Real Estate Investments: Actively Mitigate the Risks

Like any investment, real estate projects are also subject to the possibility of losses. Vacancies, unforeseen expenses and market fluctuations can turn a promising investment into a financial burden. So what are some simple points to bear in mind here?

The location and the expected income are key factors for the profitability of a property. An important warning signal for possible risks are, for example, ‘’overrent’ or ‘underrent’. Overrent refers to the portion of the rent that is above the market average rent rates. Overrent is agreed, for instance, to compensate for structural facilities utilised by the tenant that were built by the landlord. However, if there is no obvious reason, possible causes should be investigated. After all, rental income that suddenly promises a 50 percent increase in income cannot be expected in the long-term. They are neither sustainable for ongoing operations nor do they provide valid data for the valuation of the property.

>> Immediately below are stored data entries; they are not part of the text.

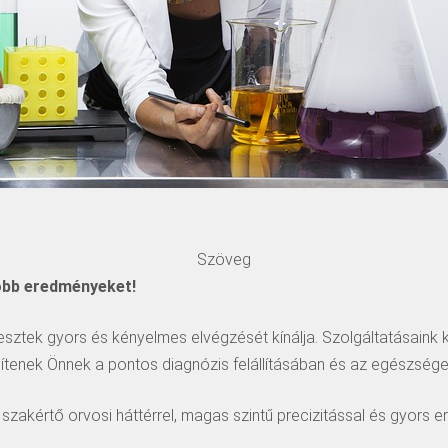
Szöveg
jobb eredményeket!
ztek gyors és kényelmes elvégzését kínálja. Szolgáltatásaink
gítenek Önnek a pontos diagnózis felállításában és az egészsé
zakértő orvosi háttérrel, magas szintű precizitással és gyors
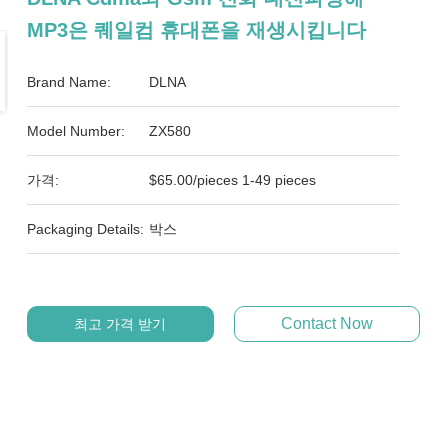
MP3은 퀘일컴 휴대폰을 재생시킵니다
Brand Name:
DLNA
Model Number:
ZX580
가격:
$65.00/pieces 1-49 pieces
Packaging Details:
박스
Contact Now
최고 가격 받기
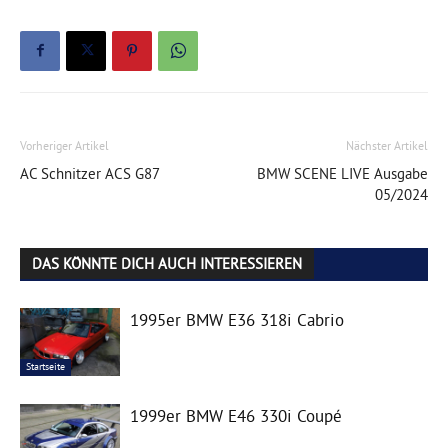
Vorheriger Artikel
Nächster Artikel
AC Schnitzer ACS G87
BMW SCENE LIVE Ausgabe
05/2024
DAS KÖNNTE DICH AUCH INTERESSIEREN
1995er BMW E36 318i Cabrio
Startseite
1999er BMW E46 330i Coupé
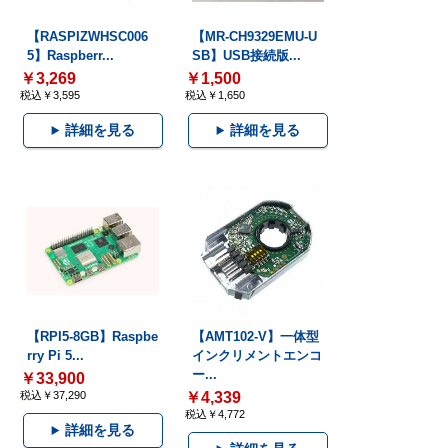
【RASPIZWHSC006
【MR-CH9329EMU-U
5】Raspberr...
SB】USB接続版...
￥3,269
￥1,500
税込￥3,595
税込￥1,650
詳細を見る
詳細を見る
【RPI5-8GB】Raspbe
【AMT102-V】一体型
rry Pi 5...
インクリメントエンコ
ー...
￥33,900
税込￥37,290
￥4,339
税込￥4,772
詳細を見る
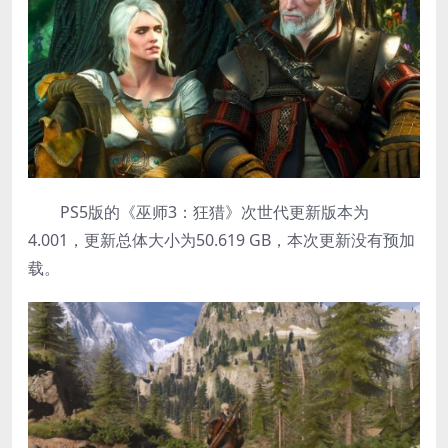
PS5版的《巫师3：狂猎》次世代更新版本为
4.001，更新总体大小为50.619 GB，本次更新没有预加
载。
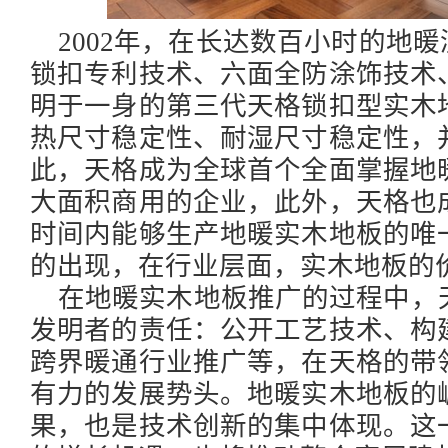
2002年，在长达数百小时的地
锁扣专利技术、六面全防涂饰技术
明于一身的第三代天格锁扣型实木
热尺寸稳定性、耐湿尺寸稳定性，
此，天格成为全球首个全面掌握地
大面积商用的企业，此外，天格也
时间内能够生产地暖实木地板的唯
的出现，在行业层面，实木地板的
在地暖实木地板推广的过程中，
发明者的责任：公开工艺技术、构
跨界暖通行业推广等，在天格的带
有力的发展势头。地暖实木地板的
果，也是技术创新的集中体现。这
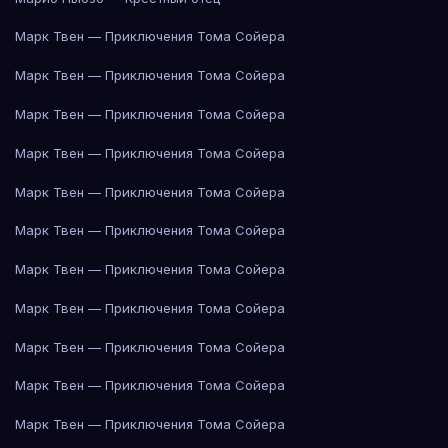
Марк Твен — Приключения Тома Сойера
Марк Твен — Приключения Тома Сойера
Марк Твен — Приключения Тома Сойера
Марк Твен — Приключения Тома Сойера
Марк Твен — Приключения Тома Сойера
Марк Твен — Приключения Тома Сойера
Марк Твен — Приключения Тома Сойера
Марк Твен — Приключения Тома Сойера
Марк Твен — Приключения Тома Сойера
Марк Твен — Приключения Тома Сойера
Марк Твен — Приключения Тома Сойера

The recent insolvency of the real estate company Signa-Holding and possibly inadequate risk and scenario analyses by investors is not the first case where the value of properties has presumably been inflated by increased rents. There was a similar case of damage to a private bank – with far lower rental income from a villa. In 2012, this project alone resulted in eight million euros damages to the company.

Why Portfolio Monitoring is Cool

So what can protect against unpleasant surprises? The alarm bells of a portfolio management system usually warn property owners, investors or managers. A comparison with standard market rents alone helps. The tools have a cash flow and forecast calculation that calculates the profitability of a property even in different scenarios, for example, a weakening economy or rising interest rates – whether the expected income will continue to cover the interest burden, known as the debt-service coverage ratio (DSCR). It is a classic KPI for the future viability of a business model.

Active Portfolio Monitoring (APM) helps to achieve greater independence: the APM module of ICRS, a property management tool, saves work by automatically monitoring changes and developments across all assets in a portfolio as an assistant. The system notifies users by e-mail in the event of anomalies. This could be a sudden increase in vacancies or a rise in rents above a certain percentage. Asset managers can also define rules for their own requirements and – if they wish – utilise a comprehensive set of predefined rules that can be easily activated.

A scenario analysis takes into account various macroeconomic developments, such as inflation and cost scenarios. This allows assumptions to be made as to how purchase prices and rental prices will develop. In terms of location criteria, for example, purchase prices in suburban or rural locations are currently falling more sharply. Property prices in central locations, on the other hand, are relatively stable. These are important factors for portfolio management, which ideally should be broadly diversified. A distribution of ‘prime’ and less expensive locations, a distribution across different cities and countries, but perhaps also different types of property use depending on a core strategy are often recommended. The bottom line is that investments should not be concentrated in a single type of property in just one region. However, the larger and more diverse portfolios become, the more important it is to use management and analysis tools to avoid clustering – similar to an equity portfolio.